The Shirley Valentine Role Provided This Talented Actress a Part to Reflect Her Ability. She Embraced It with Style and Delight

In the 70s, this gifted performer appeared as a intelligent, witty, and youthfully attractive actress. She grew into a recognisable celebrity on each side of the sea thanks to the hugely popular UK television series Upstairs Downstairs, which was the period drama of its era.

Her role was the character Sarah, a bold but fragile parlour maid with a dodgy past. Her character had a connection with the handsome driver Thomas, acted by Collins’s real-life husband, the actor John Alderton. This turned into a TV marriage that viewers cherished, extending into spinoff shows like Thomas and Sarah and No Honestly.

Her Moment of Excellence: Shirley Valentine

But her moment of her success arrived on the cinema as Shirley Valentine. This freeing, cheeky yet charming adventure set the stage for later hits like the Calendar Girls film and the Mamma Mia series.

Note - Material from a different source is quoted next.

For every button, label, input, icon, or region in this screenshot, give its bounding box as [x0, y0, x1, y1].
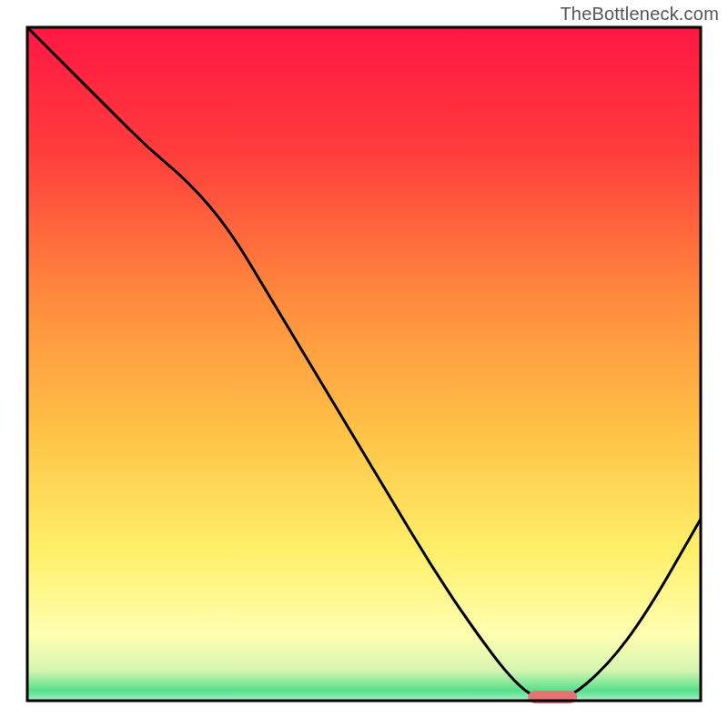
chart-stage: TheBottleneck.com: [0, 0, 728, 728]
watermark-text: TheBottleneck.com: [560, 4, 719, 25]
chart-svg: [0, 0, 728, 728]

It was a uplifting, comical, optimistic comedy with a wonderful role for a mature female lead, tackling the theme of female sexuality that did not conform by traditional male perspectives about youthful innocence.

Collins’s Shirley Valentine foreshadowed the emerging discussion about perimenopause and women who won’t resign themselves to invisibility.

Starting in Theater to Cinema

It originated from Collins playing the main character of a her career in Willy Russell’s 1986 stage play: the play Shirley Valentine, the yearning and unexpectedly sensual relatable female protagonist of an escapist middle-aged story.

She was hailed as the celebrity of London’s West End and New York's Broadway and was then triumphantly selected in the smash-hit film version. This very much mirrored the comparable path from play to movie of Julie Walters in Russell’s 1980 play, the play Educating Rita.

The Story of The Film's Heroine

The film's protagonist is a down-to-earth scouse housewife who is tired with daily routine in her forties in a tedious, unimaginative country with boring, dull individuals. So when she receives the opportunity at a no-cost trip in Greece, she seizes it with eagerness and – to the astonishment of the boring English traveler she’s accompanied by – remains once it’s over to experience the real thing beyond the vacation spot, which means a wonderfully romantic escapade with the charming local, Costas, portrayed with an bold facial hair and dialect by actor Tom Conti.

Bold, confiding Shirley is always addressing the audience to share with us what she’s pondering. It got big laughs in cinemas all over the Britain when her love interest tells her that he adores her stretch marks and she remarks to viewers: “Aren’t men full of shit?”

Post-Valentine Work

After Valentine, the actress continued to have a vibrant career on the theater and on TV, including roles on Doctor Who, but she was less well served by the film industry where there seemed not to be a screenwriter in the caliber of Willy Russell who could give her a true main character.

She starred in director Roland Joffé's passable set in Calcutta drama, City of Joy, in the year 1992 and starred as a British missionary and Japanese prisoner of war in filmmaker Bruce Beresford's Paradise Road in 1997. In director Rodrigo García's trans drama, 2011’s Albert Nobbs, Collins went back, in a sense, to the class-divided environment in which she played a servant-level housekeeper.

However, she discovered herself often chosen in condescending and overly sentimental elderly stories about seniors, which were not worthy of her, such as care-home dramas like Mrs Caldicot’s Cabbage War and Quartet, as well as poor French-set film The Time of Their Lives with actress Joan Collins.

A Small Comeback in Fun

Director Woody Allen offered her a true funny character (although a brief appearance) in his You Will Meet A Tall Dark Stranger, in which she played the questionable clairvoyant referenced by the title.

Yet on film, Shirley Valentine gave her a extraordinary moment in the sun.

Alexis Anderson
Alexis Anderson

A fashion enthusiast with a passion for sustainable and comfortable clothing, sharing insights on loungewear trends.